Come to think of it now... this also means the neck screws are not any less into the neck, because the structural change was to the top, not the tongue.  Tongue is full thickness, just "less top" above it, making anything mounted on that top having to be adjusted higher to accommodate being mounted on a lower surface.
 
=CB= said:
Yah.  I didn't meaure the body, to prevent risk of scratching it, but just laying on flat surfaces, you can A/B compare and see... the body itself is thinner than either the 52 or the clear ash one by Warmoth.

I thought about this all day.  The top lams are .125 and .250 for a thinline.  The pocket was definately .090 too shallow, within reasonable variation due to grain.  It was as shallow as the pickguard was thick - and those are .090, and the step ledge on the caliper also proved it so.  The whole thing is just weird.  It DOES play well, and you cant tell there's an issue, unless you look at the jack plate - which looks crowded on the edge of the body, or the saddles, which look all way up in the air.  The pickups themselves, are also high. 

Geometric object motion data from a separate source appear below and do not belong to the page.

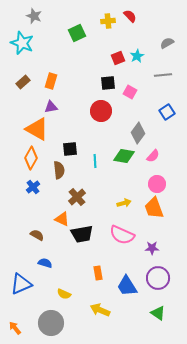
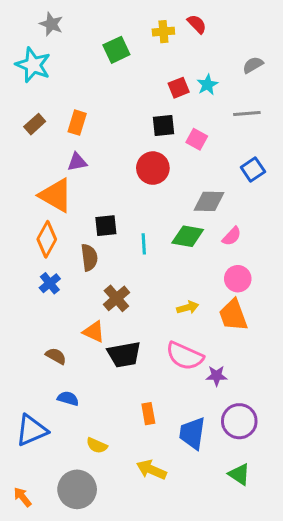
gray diamond: (138, 133) -> (209, 201), turned 55
purple star: (152, 248) -> (217, 376), moved
blue trapezoid: (127, 286) -> (192, 433), turned 40

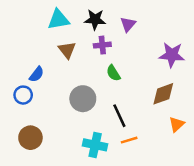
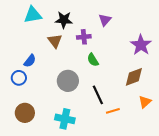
cyan triangle: (58, 19) -> (33, 15), moved
black star: (95, 19) -> (64, 20), moved
purple star: (172, 55) -> (141, 45), turned 30
orange line: (129, 140) -> (113, 111), moved
cyan cross: (95, 145) -> (65, 119), moved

Come to think of it now... this also means the neck screws are not any less into the neck, because the structural change was to the top, not the tongue.  Tongue is full thickness, just "less top" above it, making anything mounted on that top having to be adjusted higher to accommodate being mounted on a lower surface.

Well thank you, that's very scientific what you do there!
I didn't do all these measurements BEFORE having the pocket routed deeper by my luthier.
But telling by the heighth of the saddles before the routing job, it should have been about 2-3 mm (2.5 mm are 0.0984 inches).
But it has a top on it (mahogany body with quilt maple top) so the possibility that this body was thinner to comfort a future top can be excluded here.
It was just routed too shallow...

 
Get out a ruler, and measure the thickness of your body.  It should be 1.75 inches.  If its a thin body, expect it to be more like just over 1.65 inches

Interesting.  When I order the neck this week, for another project, I'm gonna ask how it might have happened.
 
I can tell you - the clear one from Warmoth measured as close as I could tell 1.780, disallowing .006 for the notebook paper I used to protect the finish... that just done.

But when laying them next to each other on a level surface - a hard level surface - it was really easy to tell!  Same with the Les Pauls.  When you hold a Historic, a Standard, and a Studio they all feel a little different.  Well guess what?  The Studio is thinner than the Standard, and they're both thinner than the Historics - by design, to prevent the up market models being made from the low end stuff.  The BFG Les Paul is a full 1/4 inch thinner than the Standard!  The Studio in between, and the Historic about 1/8 inch, or just a little more, thicker than the Standard.